I'd like every entry returned exactly as it is, with the images left out.

**Data entries**:
————————

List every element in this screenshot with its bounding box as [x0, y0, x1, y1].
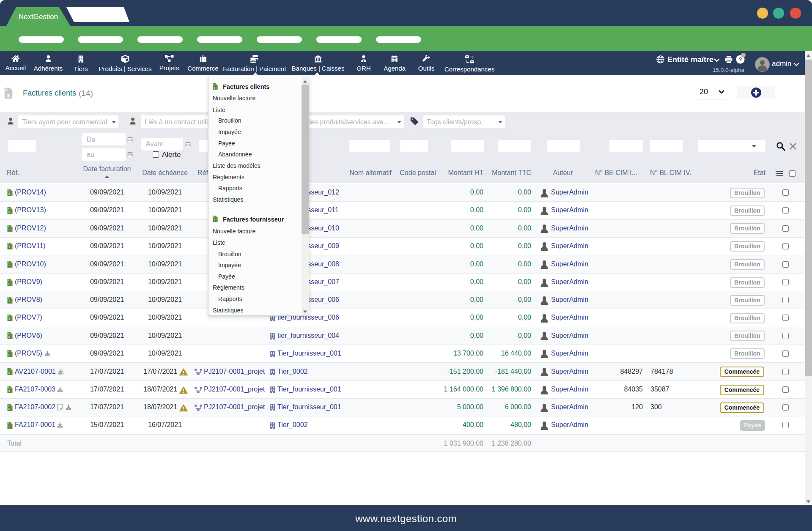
svg-text:$: $	[8, 336, 10, 338]
svg-text:$: $	[214, 87, 215, 89]
svg-text:$: $	[8, 264, 10, 267]
svg-text:$: $	[8, 353, 10, 356]
svg-text:$: $	[8, 425, 10, 428]
svg-text:$: $	[7, 93, 10, 98]
svg-text:$: $	[8, 300, 10, 303]
svg-text:$: $	[214, 219, 215, 222]
svg-text:$: $	[8, 390, 10, 392]
svg-text:$: $	[8, 211, 10, 213]
svg-text:$: $	[8, 408, 10, 410]
svg-text:$: $	[8, 318, 10, 320]
svg-text:$: $	[8, 228, 10, 231]
svg-text:$: $	[8, 246, 10, 249]
svg-text:$: $	[8, 193, 10, 195]
svg-text:$: $	[8, 282, 10, 285]
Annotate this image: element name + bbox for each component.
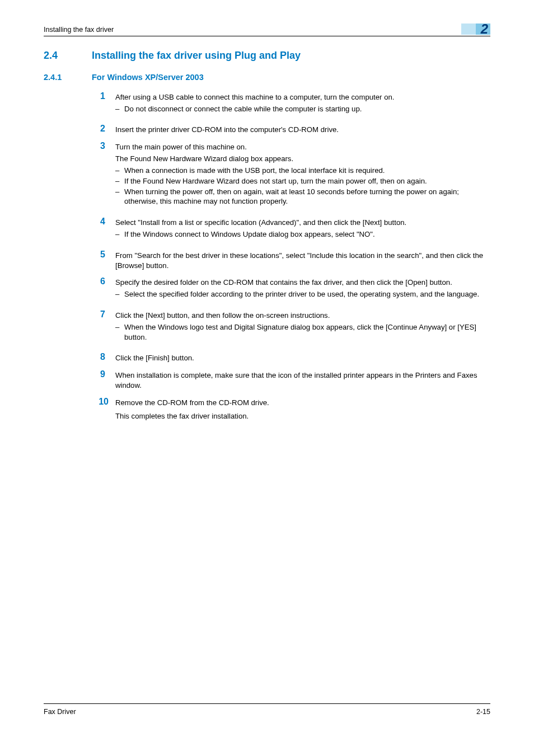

————————

**Solution to the exercise**:
List every element in this screenshot with its bounding box as [x0, y0, x1, y1].
svg-text:$: $	[8, 336, 10, 338]
svg-text:$: $	[214, 87, 215, 89]
svg-text:$: $	[8, 264, 10, 267]
svg-text:$: $	[8, 353, 10, 356]
svg-text:$: $	[8, 425, 10, 428]
svg-text:$: $	[7, 93, 10, 98]
svg-text:$: $	[8, 300, 10, 303]
svg-text:$: $	[214, 219, 215, 222]
svg-text:$: $	[8, 390, 10, 392]
svg-text:$: $	[8, 211, 10, 213]
svg-text:$: $	[8, 408, 10, 410]
svg-text:$: $	[8, 318, 10, 320]
svg-text:$: $	[8, 228, 10, 231]
svg-text:$: $	[8, 246, 10, 249]
svg-text:$: $	[8, 193, 10, 195]
svg-text:$: $	[8, 282, 10, 285]
Annotate this image: element name + bbox for each component.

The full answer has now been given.